Her hands slid along my thighs to my ass and back as she bobbed back and forth on my cock. I didn’t want to cum just yet, and if she continued, I would have. I moved back some, and leaned over her, and she lay back on the pillow and looked up at me with a smile. I kissed her again, moving slowly down her body. I kissed her warm breasts and sucked her hard nipples until she moaned softly those same moans I had heard earlier when she was in the shower. Moving down her belly, I reached up and pulled her white panties down. Slowly she lifted her hips, and I could see her lush blonde mound. It was thick and a bit wild, but it was beautiful. I tossed her panties aside after pulling them off, and she opened her legs to me.
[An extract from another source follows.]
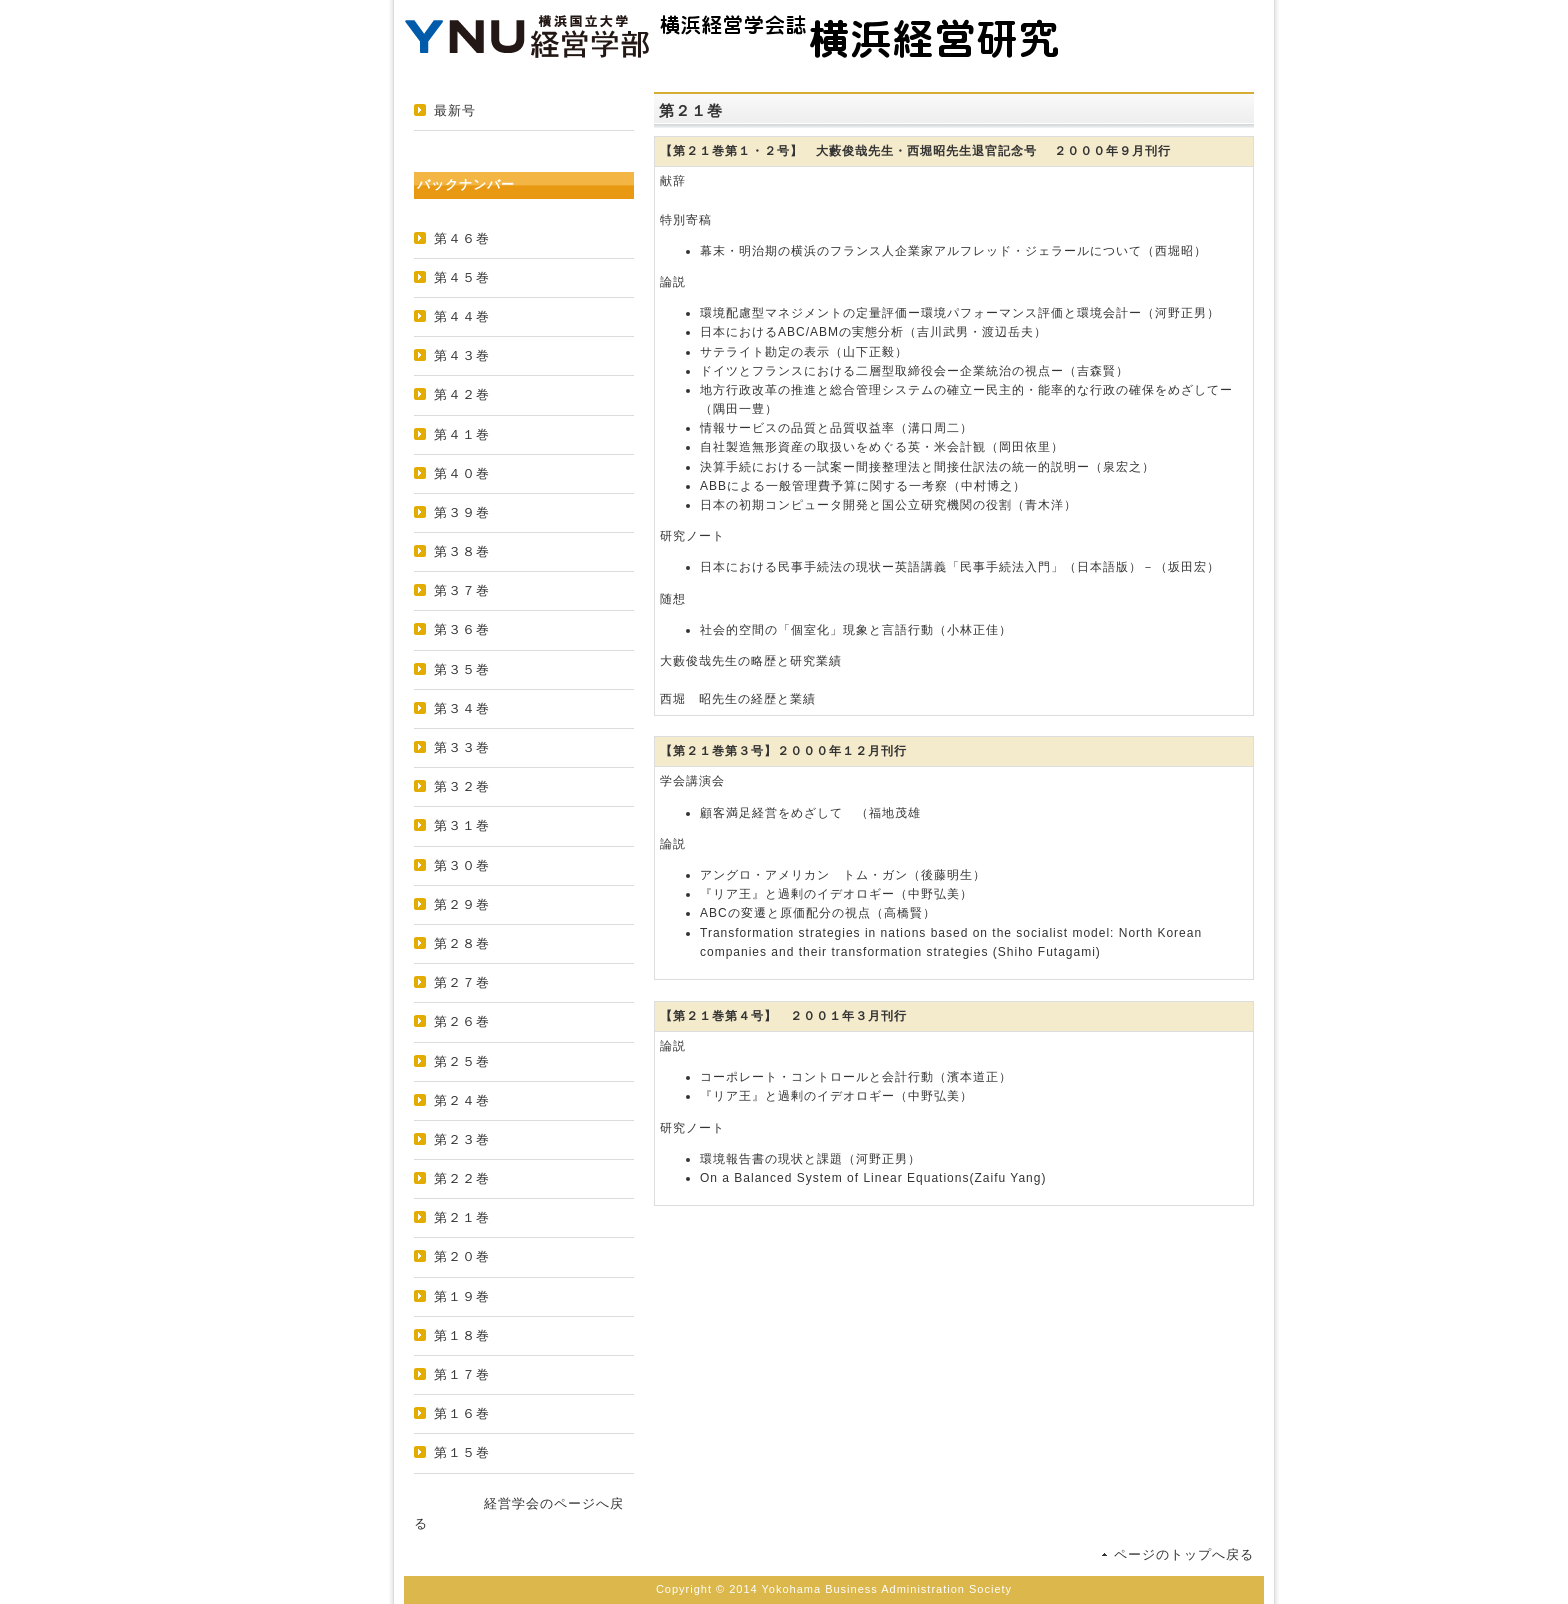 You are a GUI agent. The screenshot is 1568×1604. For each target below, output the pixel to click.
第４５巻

“I would have shaved some, but no razor, and I was expecting us to…”
“It’s beautiful.” I said, moving back down between her thighs. I parted her fur and found her lips wet and waiting. She glistened with juices that trickled from her as I parted her soft pedals and licked. She tasted wonderful. She moaned as I found her clit and flicked and sucked it. Her hand touched my hair and held me to her while her other found a breast and she squeezed it. Her thighs opened and closed as I licked.